On Thursday, EA featured a report on the displaced Syrians who wait in camps at the Turkish border for a chance to leave the country. But what are the prospects for those who do manage to enter Turkey?

Lina Sergie Attar writes for Syria Deeply of her visit to Reyhanli, 5 km (3 miles) inside Turkey.

Since 2012, the town’s population has more than doubled with Syrian refugees. The parks are filled with Syrian children, the streets with Syrian families and the main street is dotted with distinctly Syrian shops. Arabic signs over fast food shacks and grocers invite the booming Syrian refugee population, and entice the constant stream of Syrian expats like us inside for a taste of home — with a side story of loss.

While Reyhanli has been caught in the violence of Syria’s civil war — a car bomb in May 2013 killed 51 people — some Syrians have achieved prosperity, albeit limited, in the neighbourhood:

We visit a family from Idleb. The eldest son used to own a full bakery but now works using only a portable electric saj, a half dome-shaped hot surface for making flatbreads. His younger sister, 15-year-old Hiba, kneads and rolls out uniform circles of dough. He expertly tosses and stretches the dough into paper-thin rounds that immediately bubble on the searing surface.

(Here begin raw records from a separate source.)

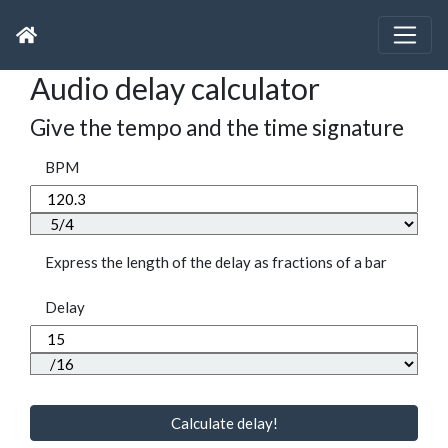
Audio delay calculator
Give the tempo and the time signature
BPM
Express the length of the delay as fractions of a bar
Delay
Calculate delay!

He covers some rounds with homemade mixtures of cheese, or zaatar, or red pepper paste. Each bite is perfect.

The makeshift storefront occupies a nook in front of his rented apartment building, marked off with a blue plastic curtain, and there is no sign. The space reeks of illegality. His Turkish landlord has allowed him, for now, to operate here. The saj place seems to be a success story in the making. Maybe this time next year they will have a bakery.

SYRIA CHILD REYHANLI

But that hope cannot erase Attar’s concerns for the displaced Syrian children:

We leave with a sense of hopefulness for the fledgling business except for the one fact that brings us here — Hiba does not know how to read. We hope she will persevere through the accelerated literacy program she just started in June at the Salam School for Syrian refugees. Otherwise, she will be condemned, at best, to a future of rolling dough — not by choice but by cruel circumstance.

That concern for Syria’s children has been documented by photojournalist Hamid Khatib. Working in Aleppo, Syria’s largest city, Khatib has captured on camera the life of children such as Issa — a 10-year-old boy who helps his father build weapons.

Commenting on the blog, “From Inside: A Diary of Syria”, Hamid explains:

Issa’s story is different from any other thing I have worked on. I managed to do something. To get Issa’s voice out to the world. When I told him about the success the series had and how people were talking about his story, he was extremely happy.

Yet the story itself feels different and more coherent to me. It makes me feel so small compared to a child working in this line of work either for a small pay or just to help his father. A boy who had to leave his school because of the war only to live a life surrounded by weapons.

The photographer concludes, “It’s never normal to see a child carrying a mortar shell and unable to walk because of his injured foot.”